This year’s pear harvest will arrive with empty warehouses and a moderately optimistic outlook
Catalan pear production is set to exceed 100,000 tonnes this season according to initial estimates from Afrucat.
This is a 43 per cent increase on last year’s harvest but remains 7 per cent below the five-year average.
The forecast, presented at this week’s International Pear Congress, Interpera in Hasselt, Belgium, does not take account of the recent hailstorms.
Sources from the Department of Agriculture said these had affected 1,120ha of sweet pears, causing expected losses of between 20 per cent and 40 per cent.

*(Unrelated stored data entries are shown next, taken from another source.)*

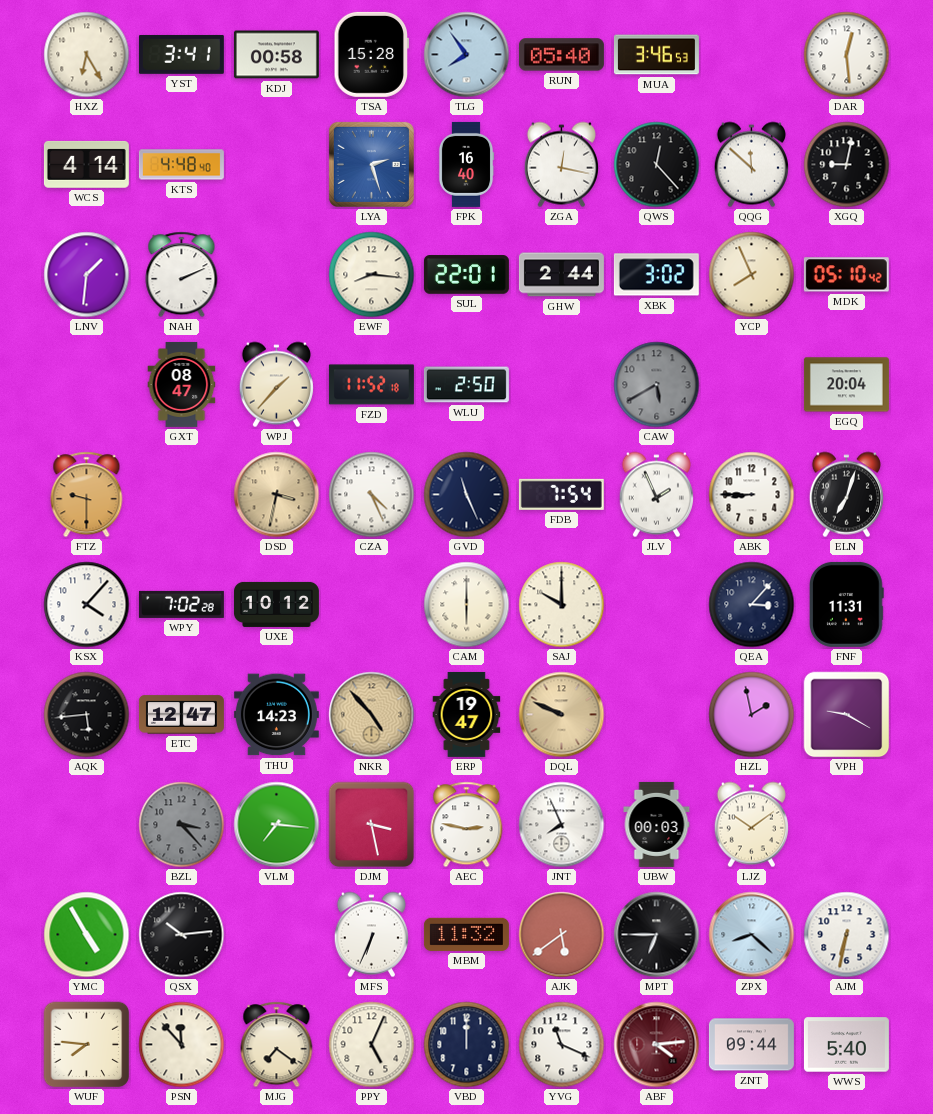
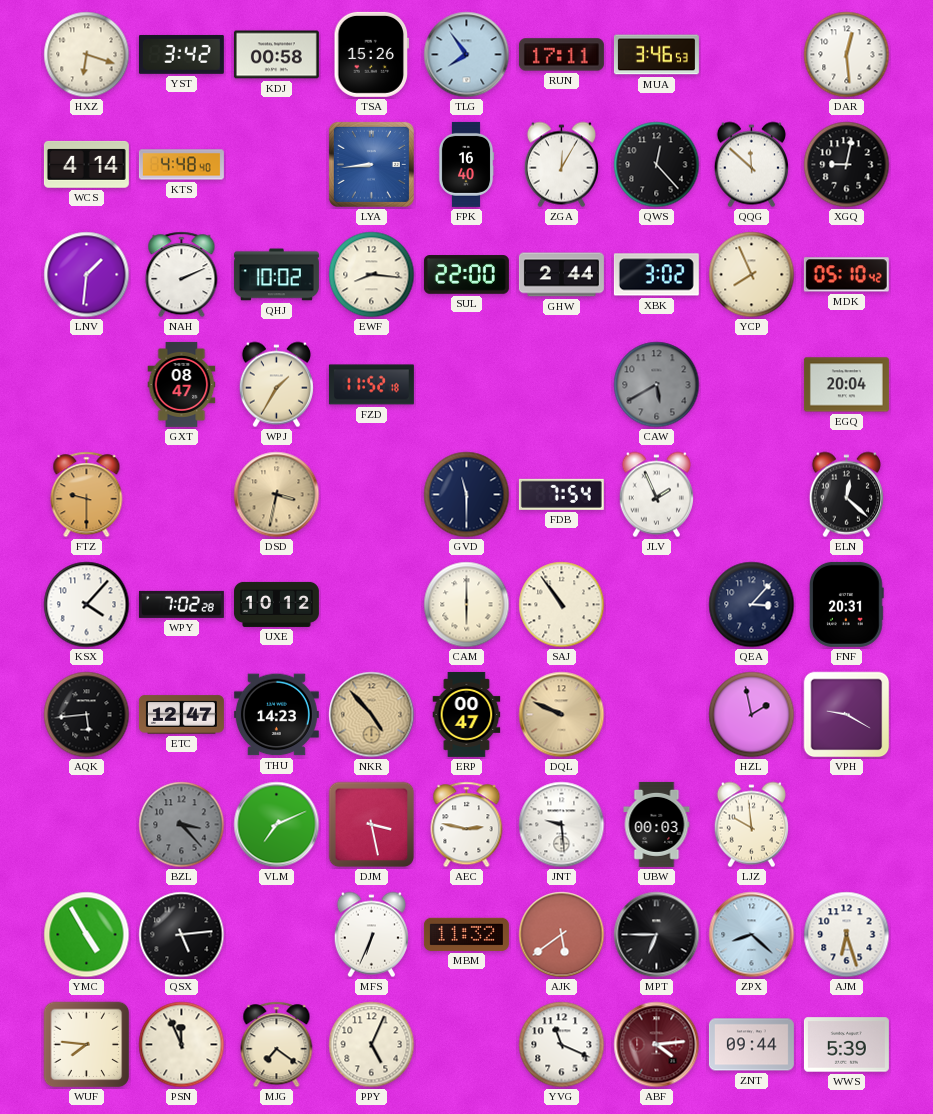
HXZ: 6:25 -> 6:18
YST: 3:41 -> 3:42
TSA: 15:28 -> 15:26
RUN: 05:40 -> 17:11
LYA: 2:27 -> 8:44
ZGA: 12:17 -> 12:05
QHJ: none -> 10:02
SUL: 22:01 -> 22:00
WPJ: 1:37 -> 1:35
WLU: 2:50 -> none
CZA: 4:26 -> none
GVD: 11:26 -> 11:30
ABK: 8:45 -> none
ELN: 7:03 -> 12:22
SAJ: 10:00 -> 10:54
FNF: 11:31 -> 20:31
ERP: 19:47 -> 00:47
VLM: 7:16 -> 7:11
JNT: 7:56 -> 9:29
LJZ: 10:09 -> 9:59
QSX: 10:14 -> 5:14
AJM: 6:32 -> 6:27
PSN: 11:53 -> 11:56
VBD: 12:00 -> none
WWS: 5:40 -> 5:39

The figures also show a partial recovery in Conference, Williams, and Bartlett, while production of summer pears varieties – Limonera, Ercolini, and Blanquilla – which were less affected last season, is expected to be slightly lower than last year.
Interpera also heard how Europe is showing a general recovery in pear volume, the exception being France, which forecasts a 9 per cent decrease in production due to a significant physiological drop in fruit, pegging its crop at 124,000 tonnes.
Overall, Spain anticipates a pear harvest of 320,000 tonnes, 31 per cent higher than last year.
Belgian production is expected to increase by 25 per cent to 317,000 tonnes. Italy and the Netherlands reported higher production this year but did not provide volume estimates.
According to Afrucat’s general manager, Manel Simon, “there is a sense of moderate optimism among European producing areas, due to two main factors: on the one hand, the partial recovery of this pear production potential, which will allow us to adequately supply our customers, and on the other, the fact that production from last season will not overlap with this new harvest, as we are ending the campaign with empty warehouses”.